Even though many NATO members depend heavily on Persian Gulf oil, the alliance has been unable to agree on whether to reach that far, leaving the United States and Britain in charge of containing Iraq.

The principal summit document, called the "Strategic Concept," will begin to address this problem, saying how the end of the Cold War has changed NATO's purposes.

But it won't be specific, leaving NATO members to debate whether future crises fit into the framework requiring military action.

Sen. John W. Warner, the Virginia Republican who chairs the Senate Armed Services Committee, thinks even this vague approach goes too far. He wants the alliance to hold off on the strategy until the war against Yugoslavia ends and NATO has a chance to reflect on its lessons.

A shorter, broader vision statement will describe NATO's overall purpose of protecting the security of a free and prosperous Europe.

At American urging, the summit is also expected to prod the alliance into working out how to defend its members against new threats from chemical, biological and nuclear weapons.

Less dramatic, but perhaps more important over the long term, will be two military documents -- on defense capabilities and joint operations -- that will attempt to match equipment and forces to NATO's future needs.

To assume a broader role, NATO needs to upgrade the means of maintaining and transporting troops in the field and in preparing to engage adversaries in a wide variety of circumstances. Officials will try to incorporate lessons learned in Bosnia and Herzegovina. Most NATO forces "are not prepared to project power, but to defend borders," says L. Stephen Larrabee, a senior analyst at the RAND Corp.

The Balkan crisis has pushed far into the background Germany's proposal to adjust NATO's nuclear doctrine to a no-first-use pledge.

This idea, emerging from Germany's ruling coalition of Greens and Social Democrats, threatened to jolt alliance unity.

Unity strengthened

As it turns out, alliance unity is now stronger than in years -- largely as a result of the war in Kosovo.

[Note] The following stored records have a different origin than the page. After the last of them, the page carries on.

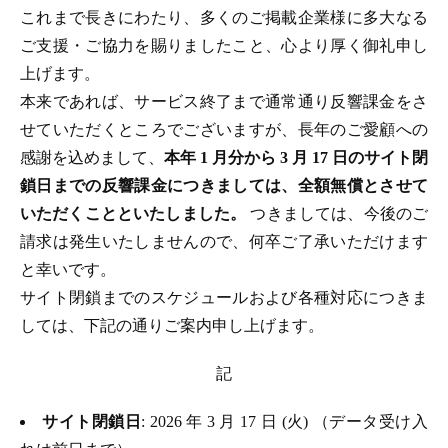
これまで長きにわたり、多くのご掲載企業様に多大なる
ご支援・ご協力を賜りましたこと、心より厚く御礼申し
上げます。
本来であれば、サービス終了まで通常通り反響課金をさ
せていただくところでございますが、長年のご愛顧への
感謝を込めまして、
本年 1 月分から 3 月 17 日のサイト閉
鎖日までの反響課金につきましては、全額無償とさせて
いただくことといたしました。
つきましては、今後のご
請求は発生いたしませんので、何卒ご了承いただけます
と幸いです。
サイト閉鎖までのスケジュールおよび各種対応につきま
しては、下記の通りご案内申し上げます。
記
サイト閉鎖日
: 2026 年 3 月 17 日 (火) （データ受け入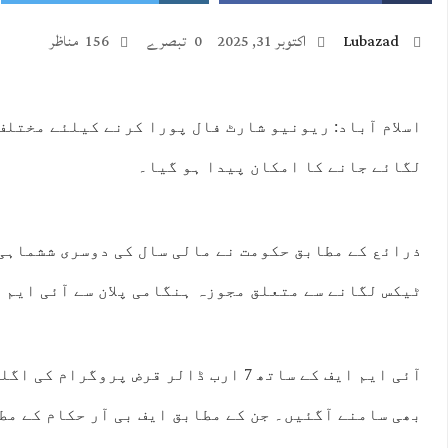
Lubazad
اکتوبر 31, 2025
0 تبصرے
156 مناظر
اسلام آباد: ریونیو شارٹ فال پورا کرنے کیلئے مختلف
لگائے جانے کا امکان پیدا ہو گیا۔
:00
23:00
00:00
01:00
02:00
03:00
04:00
05:
°C
40°C
39°C
37°C
36°C
35°C
34°C
33
ذرائع کے مطابق حکومت نے مالی سال کی دوسری ششماہی
ٹیکس لگانے سے متعلق مجوزہ ہنگامی پلان سے آئی ایم 
آئی ایم ایف کے ساتھ 7 ارب ڈالر قرض پروگر
بھی سامنے آگئیں۔ جن کے مطابق ایف بی آر حکام کے مط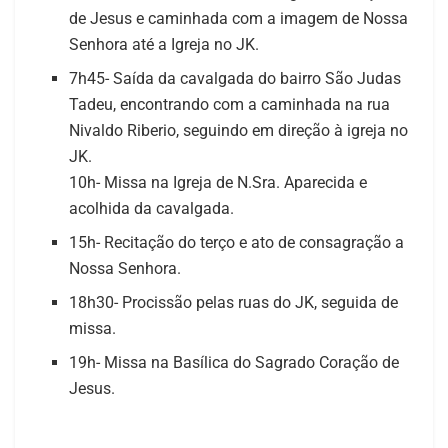
de Jesus e caminhada com a imagem de Nossa
Senhora até a Igreja no JK.
7h45- Saída da cavalgada do bairro São Judas
Tadeu, encontrando com a caminhada na rua
Nivaldo Riberio, seguindo em direção à igreja no
JK.
10h- Missa na Igreja de N.Sra. Aparecida e
acolhida da cavalgada.
15h- Recitação do terço e ato de consagração a
Nossa Senhora.
18h30- Procissão pelas ruas do JK, seguida de
missa.
19h- Missa na Basílica do Sagrado Coração de
Jesus.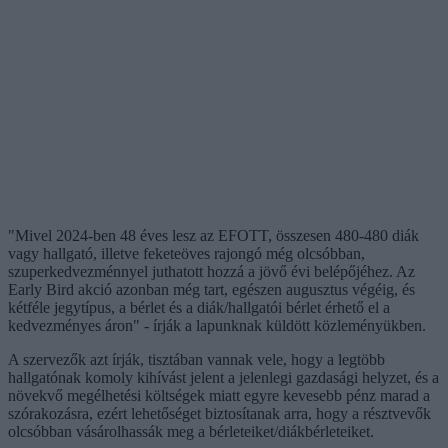
"Mivel 2024-ben 48 éves lesz az EFOTT, összesen 480-480 diák
vagy hallgató, illetve feketeöves rajongó még olcsóbban,
szuperkedvezménnyel juthatott hozzá a jövő évi belépőjéhez. Az
Early Bird akció azonban még tart, egészen augusztus végéig, és
kétféle jegytípus, a bérlet és a diák/hallgatói bérlet érhető el a
kedvezményes áron" - írják a lapunknak küldött közleményükben.
A szervezők azt írják, tisztában vannak vele, hogy a legtöbb
hallgatónak komoly kihívást jelent a jelenlegi gazdasági helyzet, és a
növekvő megélhetési költségek miatt egyre kevesebb pénz marad a
szórakozásra, ezért lehetőséget biztosítanak arra, hogy a résztvevők
olcsóbban vásárolhassák meg a bérleteiket/diákbérleteiket.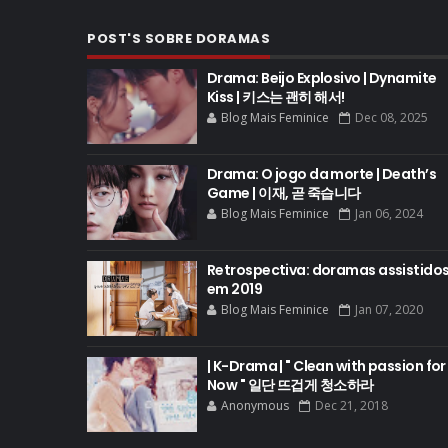
POST'S SOBRE DORAMAS
Drama: Beijo Explosivo | Dynamite
Kiss | 키스는 괜히 해서!
Blog Mais Feminice
Dec 08, 2025
Drama: O jogo da morte | Death’s
Game | 이재, 곧 죽습니다
Blog Mais Feminice
Jan 06, 2024
Retrospectiva: doramas assistido
em 2019
Blog Mais Feminice
Jan 07, 2020
| K-Drama | " Clean with passion for
Now " 일단 뜨겁게 청소하라
Anonymous
Dec 21, 2018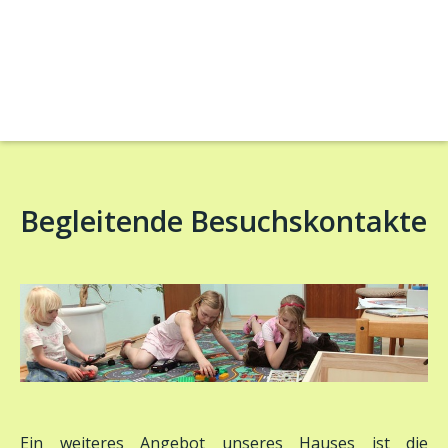
Begleitende Besuchskontakte
Ein weiteres Angebot unseres Hauses ist die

"Who would have thought that an alliance led by left-wing governments in Europe would have engaged in a major military confrontation -- a war -- and still remain united in the process of doing it?" asked Ivo Daalder, a visiting fellow at the Brookings Institution.

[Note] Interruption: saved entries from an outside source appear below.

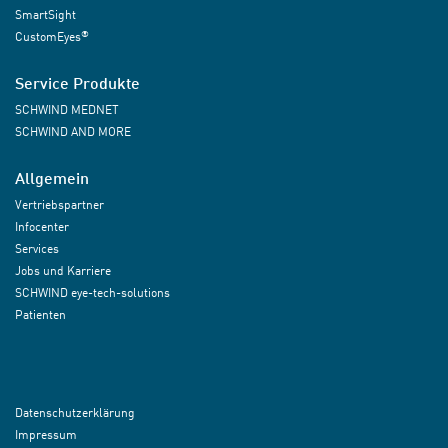
SmartSight
®
CustomEyes
Service Produkte
SCHWIND MEDNET
SCHWIND AND MORE
Allgemein
Vertriebspartner
Infocenter
Services
Jobs und Karriere
SCHWIND eye-tech-solutions
Patienten
Datenschutzerklärung
Impressum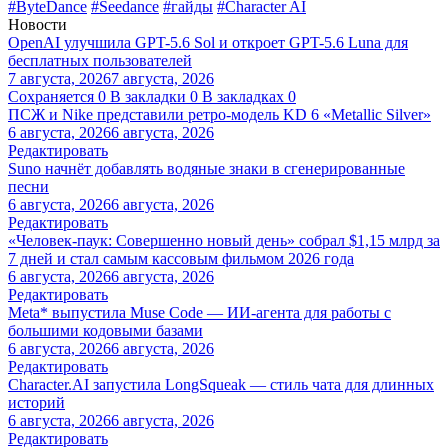
#ByteDance
#Seedance
#гайды
#Character AI
Новости
OpenAI улучшила GPT-5.6 Sol и откроет GPT-5.6 Luna для
бесплатных пользователей
7 августа, 2026
7 августа, 2026
Сохраняется
0
В закладки
0
В закладках
0
ПСЖ и Nike представили ретро-модель KD 6 «Metallic Silver»
6 августа, 2026
6 августа, 2026
Редактировать
Suno начнёт добавлять водяные знаки в сгенерированные
песни
6 августа, 2026
6 августа, 2026
Редактировать
«Человек-паук: Совершенно новый день» собрал $1,15 млрд за
7 дней и стал самым кассовым фильмом 2026 года
6 августа, 2026
6 августа, 2026
Редактировать
Meta* выпустила Muse Code — ИИ-агента для работы с
большими кодовыми базами
6 августа, 2026
6 августа, 2026
Редактировать
Character.AI запустила LongSqueak — стиль чата для длинных
историй
6 августа, 2026
6 августа, 2026
Редактировать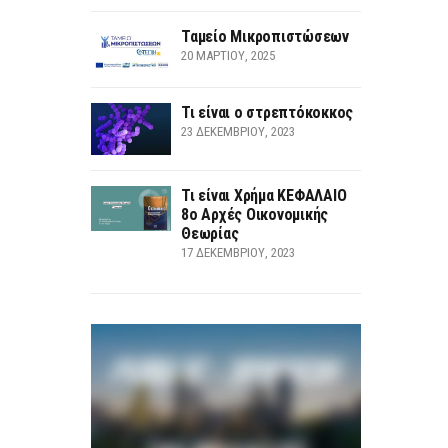
Ταμείο Μικροπιστώσεων
20 ΜΑΡΤΊΟΥ, 2025
Τι είναι ο στρεπτόκοκκος
23 ΔΕΚΕΜΒΡΊΟΥ, 2023
Τι είναι Χρήμα ΚΕΦΑΛΑΙΟ
8ο Αρχές Οικονομικής
Θεωρίας
17 ΔΕΚΕΜΒΡΊΟΥ, 2023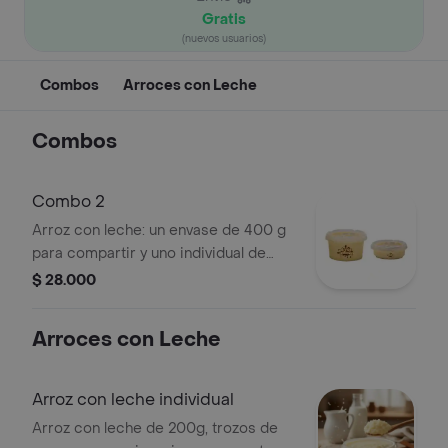
Gratis
(nuevos usuarios)
Combos
Arroces con Leche
Combos
Combo 2
Arroz con leche: un envase de 400 g
para compartir y uno individual de
200 g.
$ 28.000
Arroces con Leche
Arroz con leche individual
Arroz con leche de 200g, trozos de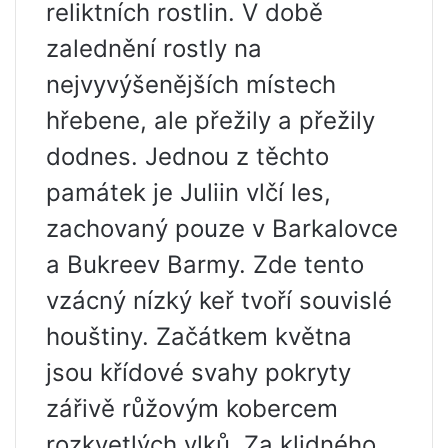
reliktních rostlin. V době
zalednění rostly na
nejvyvýšenějších místech
hřebene, ale přežily a přežily
dodnes. Jednou z těchto
památek je Juliin vlčí les,
zachovaný pouze v Barkalovce
a Bukreev Barmy. Zde tento
vzácný nízký keř tvoří souvislé
houštiny. Začátkem května
jsou křídové svahy pokryty
zářivě růžovým kobercem
rozkvetlých vlků. Za klidného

But while unifying the alliance, the Kosovo conflict has exposed a cumbersome consensus-based decision-making process that some experts say hobbles effective military action.

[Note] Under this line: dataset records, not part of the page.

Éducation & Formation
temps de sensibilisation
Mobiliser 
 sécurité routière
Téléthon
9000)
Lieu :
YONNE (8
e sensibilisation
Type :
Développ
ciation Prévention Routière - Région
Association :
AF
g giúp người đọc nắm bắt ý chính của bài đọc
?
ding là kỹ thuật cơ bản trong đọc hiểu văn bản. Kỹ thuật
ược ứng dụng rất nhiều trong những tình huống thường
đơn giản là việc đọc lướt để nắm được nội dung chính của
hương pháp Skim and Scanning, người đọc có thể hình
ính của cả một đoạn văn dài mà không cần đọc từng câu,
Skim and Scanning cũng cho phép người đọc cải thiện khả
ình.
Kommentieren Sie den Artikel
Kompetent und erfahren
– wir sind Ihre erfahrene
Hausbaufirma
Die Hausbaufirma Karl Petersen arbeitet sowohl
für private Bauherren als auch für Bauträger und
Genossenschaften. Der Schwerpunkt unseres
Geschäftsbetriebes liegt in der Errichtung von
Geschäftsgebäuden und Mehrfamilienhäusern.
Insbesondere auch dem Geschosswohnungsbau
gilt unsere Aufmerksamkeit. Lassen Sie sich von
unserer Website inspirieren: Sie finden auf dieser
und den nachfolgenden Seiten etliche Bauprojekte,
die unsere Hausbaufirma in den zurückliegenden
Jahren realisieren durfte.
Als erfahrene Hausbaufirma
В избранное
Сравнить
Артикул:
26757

While NATO held off on military action through February and March, Yugoslav President Milosevic seized the opportunity to mass tens of thousands of troops around Kosovo. This meant that brutal expulsion of Kosovar Albanians was well under way before NATO bombs had any effect.

When NATO did decide on using force, it was able to agree only on using air power without also preparing for the use of ground forces. Now, the piecemeal military buildups granted to Gen. Wesley K. Clark, NATO's supreme commander, have invited charges of micromanagement.

"Consensus has not been successful, timely or effective," said Acheson, who is president of the Atlantic Council of the United States, a Washington think tank.

Perhaps proving his point, the idea of streamlining the alliance's decision-making process is not part of the NATO agenda.